Cuando pienso en Gerardo Manuel, recuerdo inevitablemente una ya lejana tarde de 1996, cuando su banda tributo a Beatles, “Un Día en la Vida”, tocó en el auditorio de la Facultad de Química de San Marcos. Aquel día, después del show, me acerqué a Gerardo sin tener muy claro qué decirle. Sabía que era un tipo divertido y con gran sentido del humor porque había seguido durante varias temporadas su programa “Disco Club”, que entonces lo pasaban en Canal 7, y siempre lo vi desenfadado y con ganas de bromear. Es verdad, que en aquel año ya le había perdido la pista y había dejado de seguirle porque la universidad me había absorbido con otros temas, pero aun así seguía recordando con aprecio al viejo socarrón que había sido una figura iconoclasta en los años ochenta y que yo había tratado -en mi candor infantil- de imitar.

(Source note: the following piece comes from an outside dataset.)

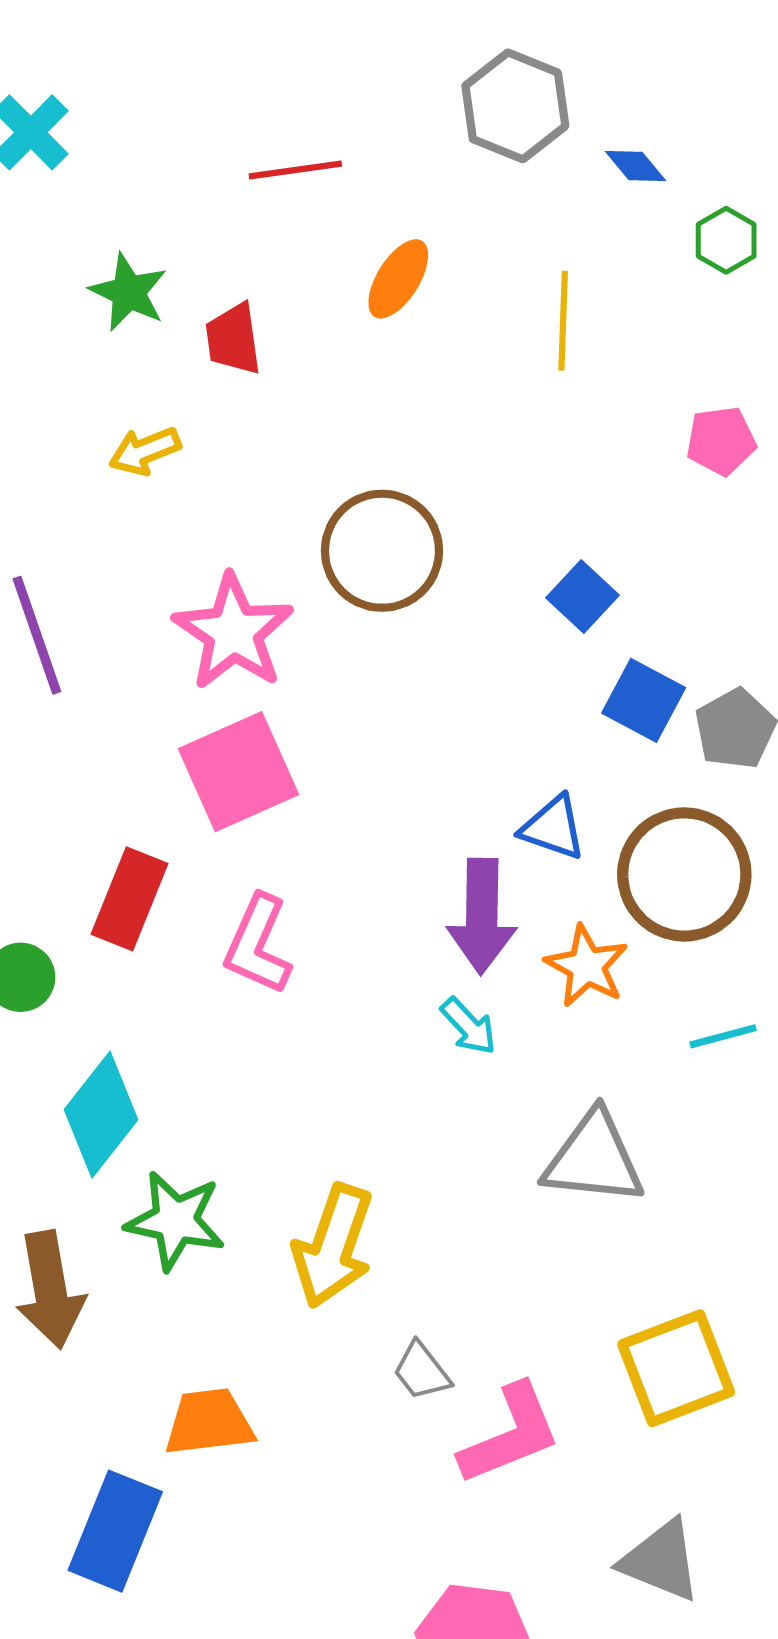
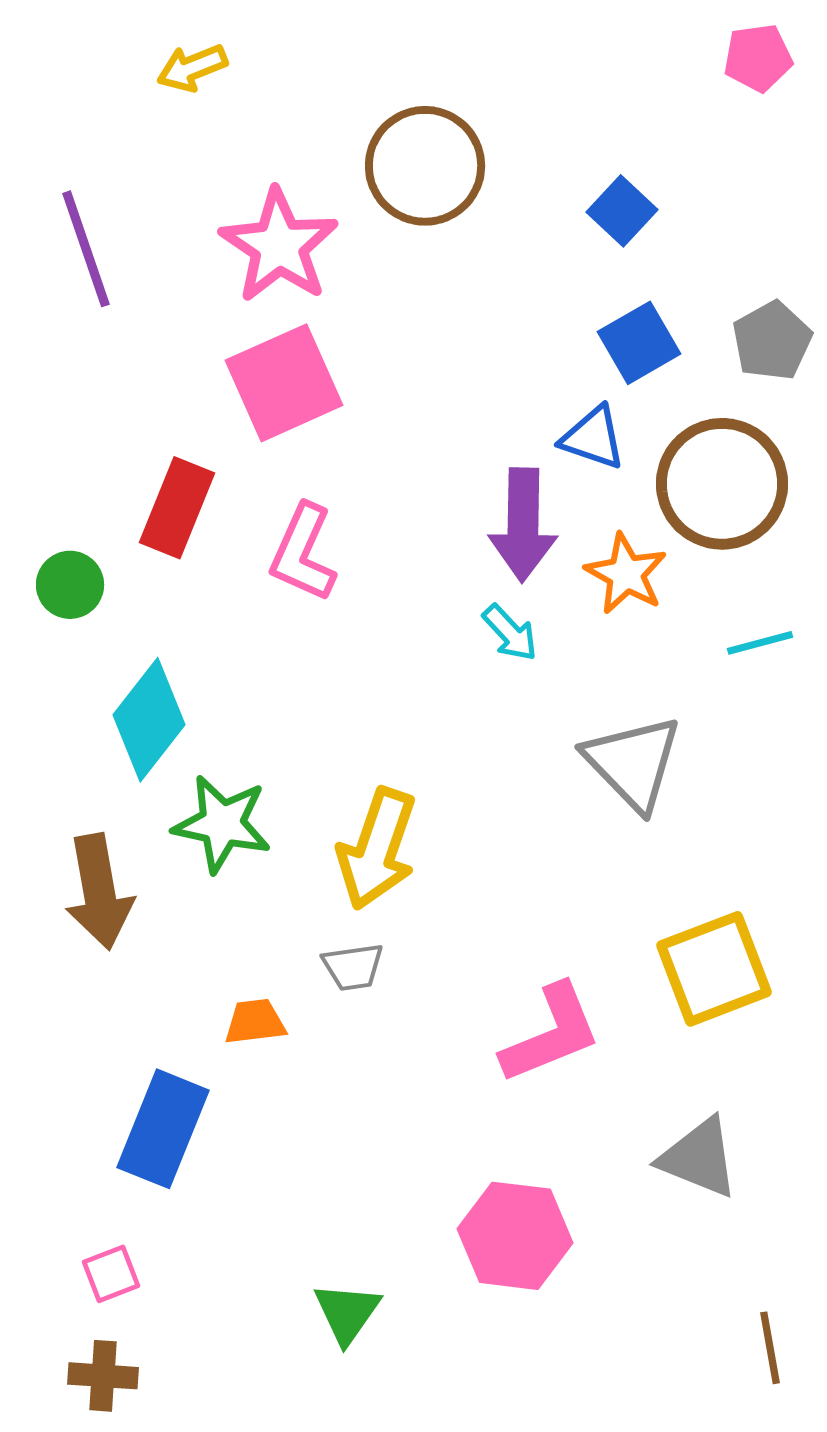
blue square: (644, 700) -> (639, 343), moved, turned 32
gray triangle: (594, 1158) -> (633, 763), turned 40
gray trapezoid: (422, 1371) -> (353, 967), moved, turned -60
orange trapezoid: (209, 1422) -> (255, 1022), size x0.7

Con aprehensión, fruto de mi excesivo pudor, me acerqué ensayando un amistoso saludo en el que Gerardo no reparó, ocupado como estaba en desenfundarse la guitarra y desabotonarse su traje de tweed con el cuello mandarín con el que había jugado el agitado papel de ser John Lennon por un par de horas. De todos modos, insistí y me planté ahí delante de él, mascullando alguna fruslería. Él me vio, sonrió, y ofreciéndome una cerveza fría en lata me preguntó: “¿Van a salir todos por aquí?”. Tenía una mercadería que su productora debía ofrecer y quería ubicarla en un lugar estratégico. Le dije que sí y conversamos brevemente, no mucho, porque el hombre estaba empapado de sudor y ya se retiraba a cambiarse. Sólo tuve ese único encuentro con Gerardo. Cuando murió, hace cuatro años, en el nefasto año 2020, el rock peruano (sea lo que fuere que eso signifique) sufrió una pérdida irreparable. No porque partió el músico más conspicuo de la escena local (eso es discutible y probablemente terminemos negando tal proposición) sino porque partió el más fervoroso y entusiasta de los amantes del rock, el que, desde los escenarios, desde las salas de grabación o desde los platós de televisión, lo dio todo por un género que amó y que enarboló siempre como un estandarte de orgullo e identidad.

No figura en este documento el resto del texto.